Contrast and Perceptual Distinctiveness

Edward Flemming

Stanford University

1Introduction

Most ‘phonetically-driven’ or functionalist theories of phonology propose that two of the fundamental forces shaping phonology are the need to minimize effort on the part of the speaker and the need to minimize the likelihood of confusion on the part of the listener. The goal of this paper is to explore the perceptual side of this story, investigating the general character of the constraints imposed on phonology by the need to minimize confusion.

The need to avoid confusion is hypothesized to derive from the communicative function of language. Successful communication depends on listeners being able to recover what a speaker is saying.

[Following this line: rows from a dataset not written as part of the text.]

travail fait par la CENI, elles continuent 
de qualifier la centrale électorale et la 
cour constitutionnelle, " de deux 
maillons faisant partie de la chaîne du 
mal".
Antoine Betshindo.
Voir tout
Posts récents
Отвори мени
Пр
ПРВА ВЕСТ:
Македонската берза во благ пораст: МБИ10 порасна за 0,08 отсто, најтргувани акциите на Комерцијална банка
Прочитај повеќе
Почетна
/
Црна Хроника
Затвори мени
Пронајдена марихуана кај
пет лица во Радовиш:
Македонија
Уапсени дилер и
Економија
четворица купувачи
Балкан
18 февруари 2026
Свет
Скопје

Therefore it is important to avoid perceptually confusable realizations of distinct categories; in particular distinct words should not be perceptually confusable. The phonology of a language regulates the differences that can minimally distinguish words, so one of the desiderata for a phonology is that it should not allow these minimal differences, or contrasts, to be too subtle perceptually. In Optimality Theoretic terms, this means that there are constraints favoring less confusable contrasts over more confusable contrasts.

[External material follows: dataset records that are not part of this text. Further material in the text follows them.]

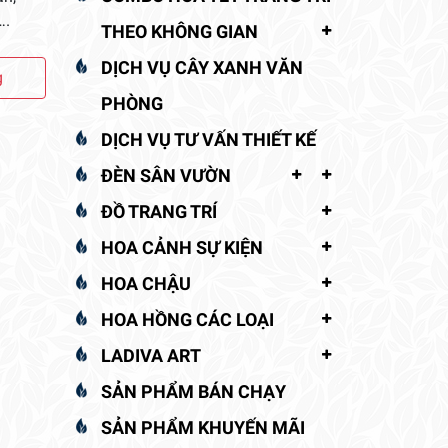
….
THEO KHÔNG GIAN
DỊCH VỤ CÂY XANH VĂN
g
PHÒNG
DỊCH VỤ TƯ VẤN THIẾT KẾ
ĐÈN SÂN VƯỜN
ĐỒ TRANG TRÍ
HOA CẢNH SỰ KIỆN
HOA CHẬU
HOA HỒNG CÁC LOẠI
LADIVA ART
SẢN PHẨM BÁN CHẠY
SẢN PHẨM KHUYẾN MÃI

There is nothing new about the broad outlines of this theory (cf. Lindblom 1986, 1990, Martinet 1955, Zipf 1949, among others), but it has important implications for the nature of phonology. First, it gives a central role to the auditory-perceptual properties of speech sounds since distinctiveness of contrasts is dependent on perceptual representation of speech sounds. This runs counter to the articulatory bias in phonological feature theory observed in Chomsky and Halle (1968) and its successors. Substantial evidence for the importance of perceptual considerations in phonology has already been accumulated (e.g. Boersma 1998, Flemming 1995, Jun this volume, Steriade 1995, 1997, Wright this volume; see also Hume and Johnson forthcoming pp.1-2 and references cited there). This paper provides further evidence for this position, but the focus is on a second implication of the theory: the existence of constraints on contrasts. Constraints favoring distinct contrasts are constraints on the differences between forms rather than on the individual forms themselves. We will see that paradigmatic constraints of this kind have considerable implications for the architecture of phonology.

The next section discusses why we should expect perceptual markedness to be a property of contrasts rather than individual sounds and previews evidence that this is in fact the case. Then constraints on contrast will be formalized within the context of a theory of phonological contrast. The remainder of the paper provides evidence for the key prediction of the theory: the markedness of a sound depends on the sounds that it contrasts with.

2Perceptual markedness is a property of contrasts

The nature of the process of speech perception leads us to expect that any phonological constraints motivated by perceptual factors should be constraints on contrasts, such as the contrast between a back unrounded vowel and a back rounded vowel, not constraints on individual sounds, such as a back unrounded vowel. Speech perception involves segmenting a speech signal and categorizing the segments into a pre-determined set of categories such as phonetic segments and words. The cues for classification are necessarily cues that a stimulus belongs to one category as opposed to another. So we cannot talk about cues to a category, or how well a category is cued by a particular signal without knowing what the alternatives are. For example, it is not possible to say that a back unrounded vowel presents perceptual difficulties without knowing what it contrasts with. It is relatively difficult to distinguish a back unrounded vowel from a back rounded vowel so if a language allows this contrast the back unrounded vowel can be said to present perceptual difficulties, and the same can be said of the back rounded vowel. But if it is known that a back unrounded vowel is the only vowel which can appear in the relevant context, then all the listener needs to do is identify that a vowel is present as opposed to a consonant, which is likely to be unproblematic.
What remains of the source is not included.